Bio
Sasha Tycko is an anthropologist, photographer, and filmmaker and a PhD candidate at Emory University.
Her current work focuses on the Atlanta forest at the center of the conflict over “Cop City,” where she integrates ethnographic research and a visual art practice to explore how the contested landscape—once the site of a city prison farm and antebellum plantation—motivates new articulations of history and nature.
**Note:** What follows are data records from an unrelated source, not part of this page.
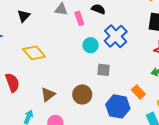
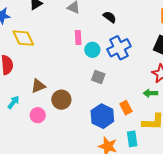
pink rectangle: (79, 18) -> (78, 37), moved
yellow diamond: (34, 53) -> (23, 38), moved
brown circle: (82, 95) -> (61, 100), moved

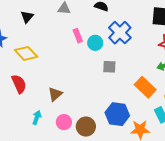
brown circle: (61, 100) -> (86, 127), moved
orange rectangle: (126, 108) -> (145, 87), size x1.5
blue hexagon: (102, 116) -> (117, 114), moved

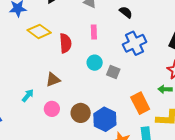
cyan circle: (95, 43) -> (95, 63), moved
yellow diamond: (26, 53) -> (39, 31), turned -30
red semicircle: (19, 84) -> (65, 43), moved
brown circle: (86, 127) -> (81, 113), moved

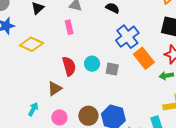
pink rectangle: (94, 32) -> (69, 27), moved
red semicircle: (65, 43) -> (69, 66), moved
orange rectangle: (140, 103) -> (144, 58), moved

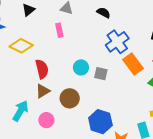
red semicircle: (69, 66) -> (42, 69), moved
cyan arrow: (33, 109) -> (21, 111), size x1.5
brown circle: (88, 116) -> (70, 98), moved

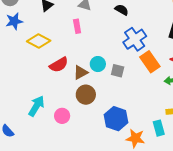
red semicircle: (42, 69) -> (59, 65), turned 72
brown triangle: (43, 91) -> (81, 72), moved

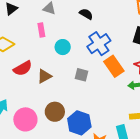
cyan circle: (98, 64) -> (63, 47), moved
brown circle: (86, 95) -> (55, 112), moved
pink circle: (62, 116) -> (25, 119), size x1.5

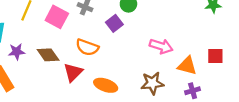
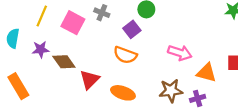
orange semicircle: (87, 47) -> (125, 55), moved
purple star: (17, 52) -> (41, 49), moved
purple cross: (193, 91) -> (198, 98), moved

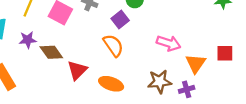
orange semicircle: (125, 55) -> (113, 45), turned -145
orange triangle: (206, 73) -> (196, 63), turned 50

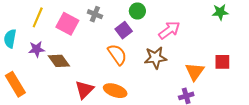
pink arrow: (169, 43) -> (169, 30), moved, turned -55
red triangle: (77, 70) -> (84, 90), moved
brown star: (160, 81) -> (155, 58), moved

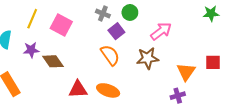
gray cross: (95, 14) -> (103, 14), moved
red triangle: (84, 90) -> (78, 89), turned 42

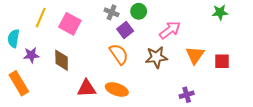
purple star: (31, 50) -> (31, 55), moved
brown diamond: (53, 61) -> (62, 60), turned 35
orange triangle: (186, 72) -> (195, 55), moved

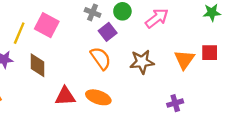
yellow line: (41, 18) -> (19, 33), moved
pink arrow: (170, 30) -> (157, 18), moved
red square: (222, 61) -> (210, 53), moved

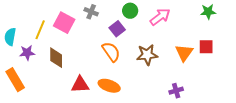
gray cross: (93, 12) -> (91, 12), moved

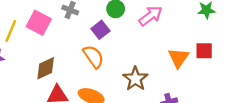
brown star: (147, 55) -> (135, 79), moved, turned -30
brown diamond: (56, 58) -> (46, 68), moved, turned 65

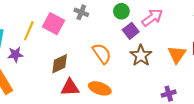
purple square: (100, 30) -> (131, 31), moved
brown star: (135, 79) -> (141, 56), moved

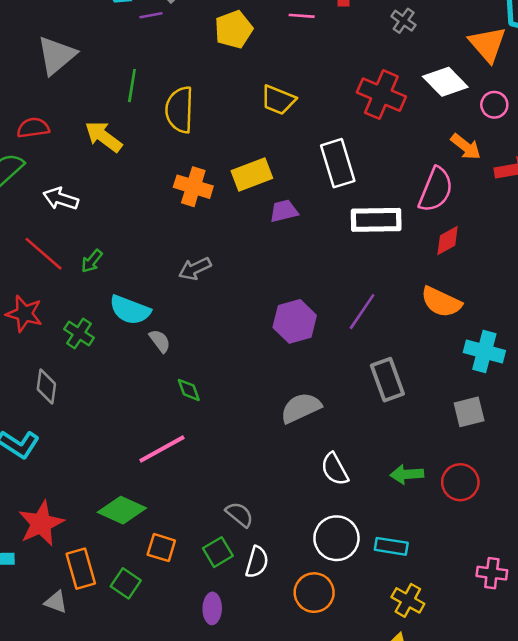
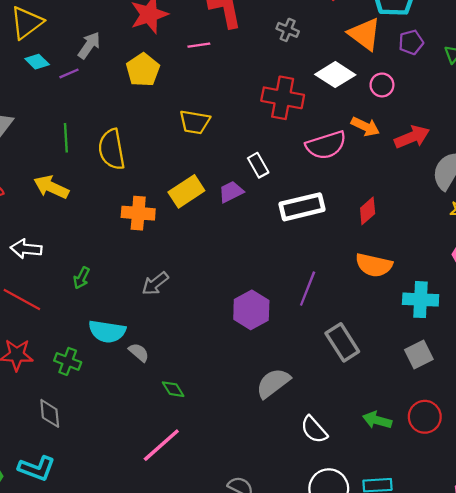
white rectangle: (338, 163) -> (258, 165), size x0.6
pink semicircle: (436, 190) -> (326, 145), moved, turned 63
purple trapezoid: (284, 211) -> (231, 192), moved
green arrow: (92, 261) -> (81, 278), moved
green arrow: (407, 474) -> (377, 420), turned 32

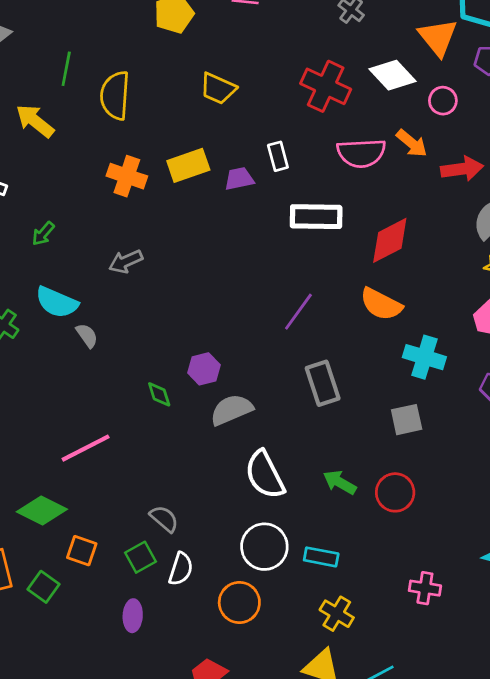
red diamond: (368, 211) -> (390, 240), size x1.5
purple hexagon: (251, 310) -> (204, 369), moved, size x0.7
green diamond: (173, 389) -> (159, 394), moved
white semicircle: (314, 430) -> (265, 475), size x1.4

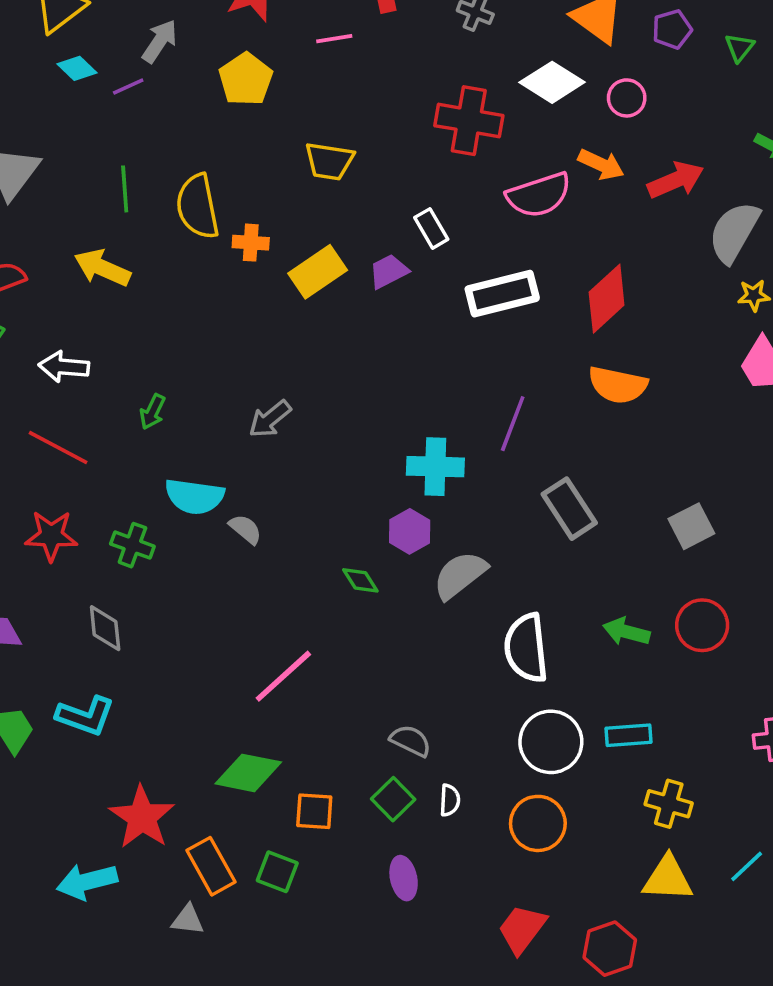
orange cross: (127, 176) -> (251, 243), moved, size x0.7
cyan cross: (424, 357) -> (435, 467), moved
white semicircle: (265, 475) -> (526, 648), turned 36
white semicircle: (181, 569) -> (450, 800), size x0.7

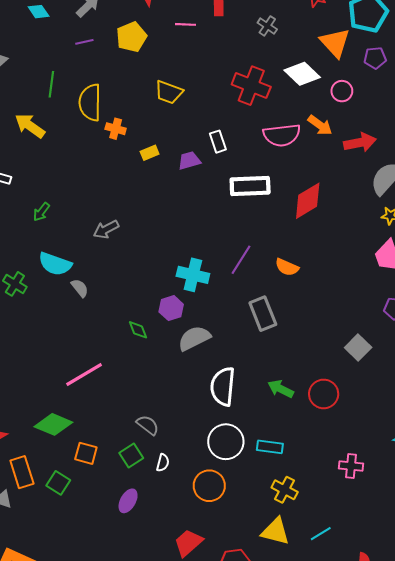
purple line: (128, 87) -> (84, 42), moved
yellow rectangle: (318, 272) -> (150, 153), size x0.6
orange semicircle: (618, 385) -> (287, 267), moved, size x0.7
gray square: (691, 526) -> (358, 347), moved, turned -30
purple ellipse: (404, 878) -> (128, 501), turned 30

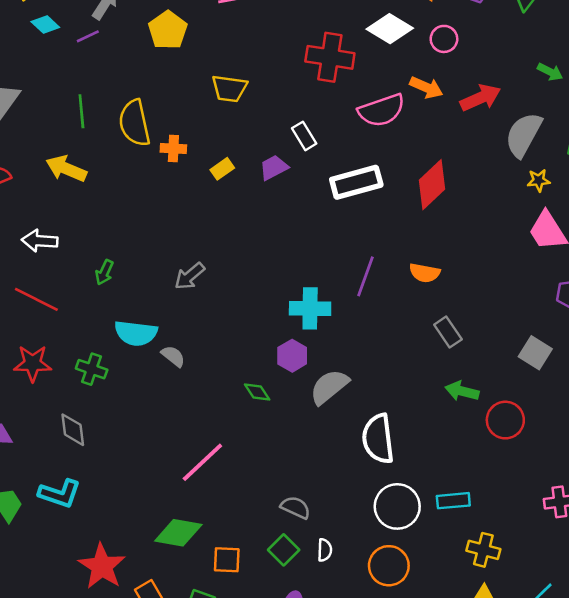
purple line: (84, 42) -> (88, 36), moved
gray rectangle: (263, 314) -> (448, 332), moved, size x0.7
green arrow: (281, 389) -> (462, 391), moved

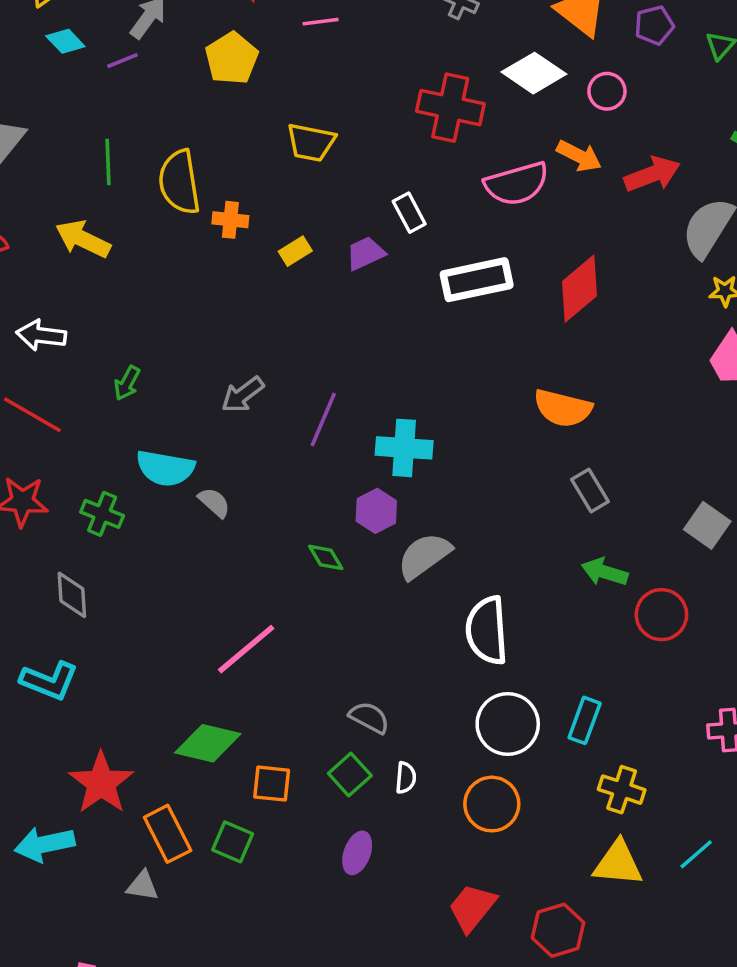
orange semicircle: (425, 273) -> (563, 408), size x1.4
purple line: (365, 276) -> (323, 420), moved
cyan rectangle: (453, 501) -> (585, 720), turned -68

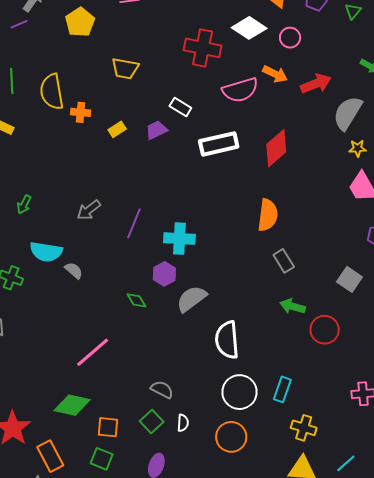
white rectangle: (409, 213) -> (180, 107), turned -30
orange semicircle: (563, 408) -> (268, 215), turned -96
green square: (233, 842) -> (102, 459), moved

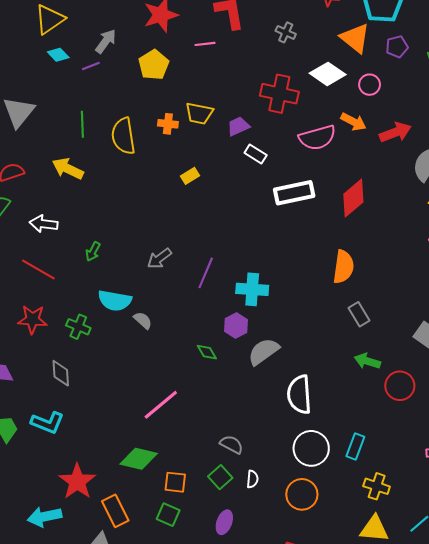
orange cross: (81, 112) -> (168, 124), moved
purple trapezoid: (156, 130) -> (238, 126), moved

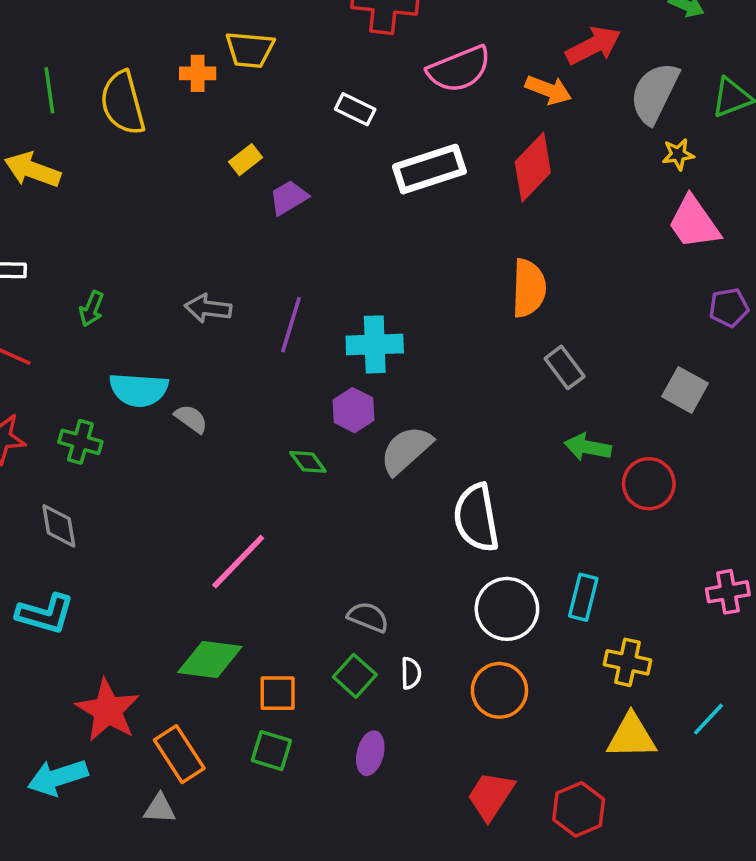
orange arrow: (353, 122) -> (548, 90), moved
purple trapezoid: (238, 126) -> (289, 198), moved
gray arrow: (159, 258) -> (208, 308), turned 50

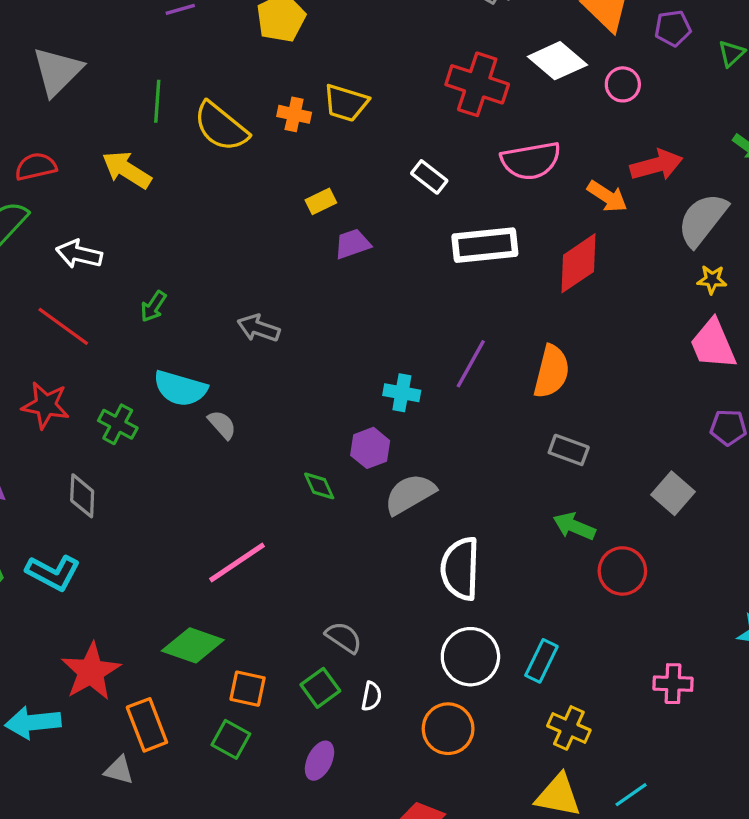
yellow semicircle: (123, 103) -> (221, 127), turned -48
purple line: (291, 325) -> (471, 364), moved
cyan cross: (375, 344) -> (402, 393), size x0.7
gray rectangle: (565, 367) -> (569, 450), turned -45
Through this work, she has produced two films, "Dwelling: A Measure of Life in the Atlanta Forest" (2023, 40 min.) and "Atlanta Forest Garden: Four Days of Work" (co-produced with Marion Lary, 2023, 12 min.) and a photography exhibition, “Ways of the Atlanta Forest" (2025, Institute 193). Her writing and photography has been published in n+1, Jewish Currents, Mergoat Magazine, Sixty Inches From Center, and elsewhere. Her essay "Not One Tree" (co-authored with Grace Glass, 2023, n+1) was awarded the Krause Essay Prize. She received her BA at the University of Chicago.
Sasha has also been a DJ, punk guitarist, barista, zine monger, music programmer, shop girl, museum guard, radio host, and "female sound guy." At earning an hourly wage, she was happiest with her big ring of keys and after-hours access as an audiovisual technician at the Art Institute of Chicago. She currently lives in Maine.